You guys are amazing!!! Very inspiring. I am so happy that the four of you are making a dream come true, seeing the country, and bonding as a family. Who knows, the Hall 6 might have to get out there and try this sometime....do they make tandems that big?
Seriously, I am in awe of you and I love reading all about your travels. I will say, I am now intensely curious about the mystery spot. And so disappointed that you can't tell me about it! Why leave a gal in suspense! Now I am going to have to visit the UP just to figure out what is in there!!! Chandra

Cathy Clementz said...

Being a Yooper (Newberry, Mi) I enjoyed your thoughts on our neck of the woods. We own a campground and lodging so it is always of interest to us how "non-Yoopers" perceive the area. It sounds like you had a great time. I hope you CAN get back to the Island some time when it isn't so hectic. There is a LOT of history and beauty there.

I do believe that the town you were referring to was Epoufette (in case any of your readers would try to find it on the map). I believe you were spelling it Etoufette.

Enjoy the rest of your summer!

Elaine said...

Xela just told me she needed to go out, so I opened the door for her. The last two months, we've been having our gorgeous summer weather here in the upper Hood River Valley. I'm amazed that most of your photos show a very cloudy sky. Maybe it's just the photos over the lakes. On the other hand, those overcast skies might make the bike riding easier on the eyes = no bright, glaring sun to contend with.
I got some apples the other day. Jim just peeled and sliced them, and I'm about half finished with two apple pies. I wish we could share them with you!!
Just a month to go. Glad to read that you are all having some great experiences. The photos all show four happy faces! Stay safe. We love you. Mom and Dad

Jane Kaminsky said...

Hi Guys -

Jane and Eddie here. We have enjoyed catching up on the last few weeks of your travel. What interesting things you are seeing and adventures you are having. I am so happy that you guys are doing this. You will have memories for a lifetime.

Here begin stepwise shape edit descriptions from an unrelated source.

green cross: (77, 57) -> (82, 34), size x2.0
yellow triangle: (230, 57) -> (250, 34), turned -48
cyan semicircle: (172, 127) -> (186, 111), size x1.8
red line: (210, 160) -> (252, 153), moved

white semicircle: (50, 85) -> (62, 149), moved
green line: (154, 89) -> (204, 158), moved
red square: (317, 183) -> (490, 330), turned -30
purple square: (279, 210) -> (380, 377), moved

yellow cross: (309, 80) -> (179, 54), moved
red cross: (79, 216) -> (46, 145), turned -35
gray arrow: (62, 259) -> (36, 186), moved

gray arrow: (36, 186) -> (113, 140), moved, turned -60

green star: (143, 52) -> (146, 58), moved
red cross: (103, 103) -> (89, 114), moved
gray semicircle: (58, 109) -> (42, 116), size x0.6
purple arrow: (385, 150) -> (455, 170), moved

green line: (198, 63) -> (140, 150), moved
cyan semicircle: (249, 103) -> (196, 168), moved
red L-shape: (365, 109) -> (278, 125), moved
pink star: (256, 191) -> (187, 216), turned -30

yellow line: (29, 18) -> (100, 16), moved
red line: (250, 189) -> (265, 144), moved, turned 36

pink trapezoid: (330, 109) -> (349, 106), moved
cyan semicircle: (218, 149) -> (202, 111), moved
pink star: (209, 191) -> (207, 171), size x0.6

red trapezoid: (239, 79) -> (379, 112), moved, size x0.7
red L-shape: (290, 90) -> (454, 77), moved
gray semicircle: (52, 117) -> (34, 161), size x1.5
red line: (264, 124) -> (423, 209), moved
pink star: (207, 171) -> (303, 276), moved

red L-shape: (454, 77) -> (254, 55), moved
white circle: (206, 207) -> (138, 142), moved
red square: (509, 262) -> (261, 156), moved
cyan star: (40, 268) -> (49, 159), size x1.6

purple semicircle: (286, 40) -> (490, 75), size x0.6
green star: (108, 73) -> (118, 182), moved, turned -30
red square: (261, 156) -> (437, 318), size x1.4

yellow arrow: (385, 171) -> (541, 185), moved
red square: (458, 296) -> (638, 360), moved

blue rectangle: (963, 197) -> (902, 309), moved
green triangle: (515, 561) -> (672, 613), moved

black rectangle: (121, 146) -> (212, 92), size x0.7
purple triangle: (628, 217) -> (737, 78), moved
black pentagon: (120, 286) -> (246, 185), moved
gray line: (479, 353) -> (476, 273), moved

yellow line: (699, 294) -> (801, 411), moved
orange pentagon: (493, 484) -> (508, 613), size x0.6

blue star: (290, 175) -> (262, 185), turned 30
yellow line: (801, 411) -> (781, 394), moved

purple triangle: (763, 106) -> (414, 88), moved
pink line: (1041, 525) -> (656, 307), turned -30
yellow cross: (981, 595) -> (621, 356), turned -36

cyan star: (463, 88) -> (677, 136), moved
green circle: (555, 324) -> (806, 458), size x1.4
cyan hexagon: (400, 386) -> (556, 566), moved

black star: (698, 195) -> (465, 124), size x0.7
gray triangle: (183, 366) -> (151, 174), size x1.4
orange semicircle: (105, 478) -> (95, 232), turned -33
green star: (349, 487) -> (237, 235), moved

However, I am hoping and praying that Jake doesn't get any bright ideas from your travels. I am definitely a fair-weather biker. Give me 70 degrees, no hills, no sun in the eyes, and no wind or rain and I'm good. The bugs up the nose and the mosquitos would also do me in. Keep up the good work. We can't wait to see you when you return! Alison, Jen and I are thinking Jane Austen for the fall.

Jane

Becky said...

I totally agree with your assessment of Mackinac Island. And other places like it, actually. I'd rather have an authentic experience any day!